De plus, les facteurs environnementaux qui auraient pu influer sur ces marques ont été pris en compte, outre la formation, le talent et les qualités physiques et psychologiques que Bolt appréciait à cette époque. Parmi ces facteurs, il a été déterminé si le test avait été réalisé à l'intérieur ou à l'extérieur, l'altitude par rapport à la mer où la piste était située, la responsabilité ou la reconnaissance de la compétition et le chronomètre avec lequel le temps avait été mesuré. Eh bien, après avoir pris en compte ces vicissitudes, il a été conclu que la principale différence entre la première fois et la seconde était dans le vent. Ainsi, alors que dans les essais des Jeux olympiques en Chine, il n'y avait pas de vent perceptible, dans les championnats d'Allemagne, il y avait un vent favorable de 0.9 mètre par seconde.

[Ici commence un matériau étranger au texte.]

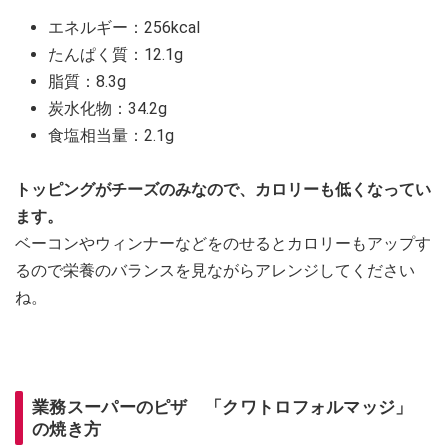
エネルギー：256kcal
たんぱく質：12.1g
脂質：8.3g
炭水化物：34.2g
食塩相当量：2.1g
トッピングがチーズのみなので、カロリーも低くなってい
ます。
ベーコンやウィンナーなどをのせるとカロリーもアップす
るので栄養のバランスを見ながらアレンジしてください
ね。
業務スーパーのピザ 「クワトロフォルマッジ」
の焼き方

Cette réaction a poussé les chercheurs à se mettre au travail et à analyser plus de 40 000 résultats d'à peine plus de 600 athlètes différents. Les conclusions ont été qu'un vent favorable à deux mètres par seconde - vitesse maximale à partir de laquelle les temps des athlètes sont invalidés - pourrait réduire le temps d'un sprinter de 0,07 à 0,09 secondes sur 100 mètres lisse.

L'autre facteur qui peut améliorer les marques des sprinters est l'altitude, car il semble que plus on est haut, plus vite on peut courir sur de courtes distances. C'est parce que la résistance de l'air est inférieure. L'inverse se produit dans les distances, où les temps analysés étaient plus bas dans les tests avec plus d'altitude, notamment parce qu'une altitude plus élevée réduit l'oxygène et par conséquent la puissance aérobie de l'athlète.

Pour tout cela, ces experts estiment que, avec un vent de 2 mètres par seconde et une altitude de 999 mètres, Bolt pourrait pulvériser son record du monde et le laisser en 9,48 secondes.

Record de distance du Massif central au départ du massif du Pilat (Août 2019).